I remember the opposition that was engendered when it was suggested that the Public Accounts Committee should be reestablished. I understand that in the very early years of this Parliament there was a public accounts committee in operation, as well as a public works committee, but for some reason or other its use was discontinued. However, the Public Accounts Committee is to-day a live body which is presenting voluminous reports to the Parliament on many incidents in the administration of public accounts. As a result of the publicity that is given to those reports, greater care is being taken with public accounts.
If the affairs of the National Capital Development Commission were subject to the scrutiny of the Public Works Committee, we in this Parliament, and the press, would feel more satisfied about the expenditure that is incurred in the development of Canberra. There cannot be too much publicity and scrutiny in relation to this matter. The Government, and the commission, would do well to accept the proposal that has been put forward providing for the commission’s activities to be scrutinized by the Public Works Committee.

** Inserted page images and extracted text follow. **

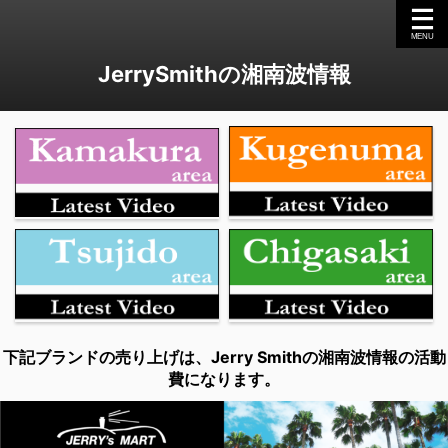
JerrySmithの湘南波情報
下記ブランドの売り上げは、Jerry Smithの湘南波情報の活動
費になります。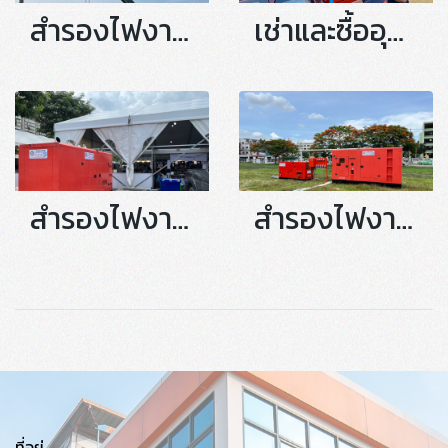
สำรองไฟงานบวงสรวงภาพยนต์ Ocean Eye
เช่าและซื้ออุปกรณ์สำหรับก่อสร้าง
สำรองไฟงานธงฟ้า ห้วยขวาง
สำรองไฟงานธงฟ้า ลาดกระบัง
ที่อยู่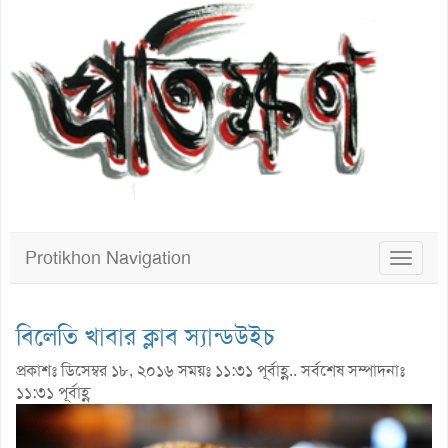
Protikhon Navigation
Toggle
navigat
বিলেতি খাবার ক্লাব স্যান্ডউইচ
প্রকাশঃ ডিসেম্বর ১৮, ২০১৬ সময়ঃ ১১:৩১ পূর্বাহ্ণ.. সর্বশেষ সম্পাদনাঃ
১১:৩১ পূর্বাহ্ণ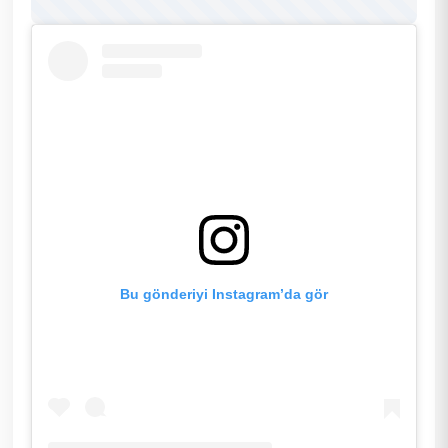
Bu gönderiyi Instagram’da gör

.- The explanation that was given by the Minister for Repatriation (Senator Sir Walter Cooper) was not sufficiently clear or definite to prove to the committee that the amendment which has been proposed has not a good deal of substance. The explanation brought to my mind the tendency that has grown up in various sections of the Public Service to show a distinct aversion to the activities of the Public Works Committee. For many years the committee had no power to examine all works above a certain value. It was able to investigate only proposals that were referred to it at tie Minister’s discretion. Occasionally a few crumbs were thrown on to the committee’s table, to keep it in existence, while many major works that had been originated by departmental heads or by Ministers proceeded without scrutiny. However, as has been mentioned in the debate, after many years of supplication the Cabinet saw fit earlier this year to amend the Public Works Committee Act to give the committee certain mandatory power. The original act provided that proposed works to cost more than £25,000 would be referred to the Public Works Committee for consideration, but that sum was changed to £250,000. What is the reason for the aversion of the various bodies, which propose to undertake works costing more than £250,000, to having them examined by the committee appointed by the Parliament specifically for that purpose, and to the committee reporting to the Parliament The bodies concerned should be very pleased that the nature of the projects they propose to undertake will be made known to the Parliament, as a result of the committee’s report, and also to the public. I am sure that they have nothing to hide. The fact is that if the committee, reports favorably on the erection of a building at a certain cost, everyone then knows that the money will be expended judiciously and that the work is a proper one to be undertaken. In addition, other factors, such as criticism by disinterested persons outside the Parliament, may be made known in the report of the committee.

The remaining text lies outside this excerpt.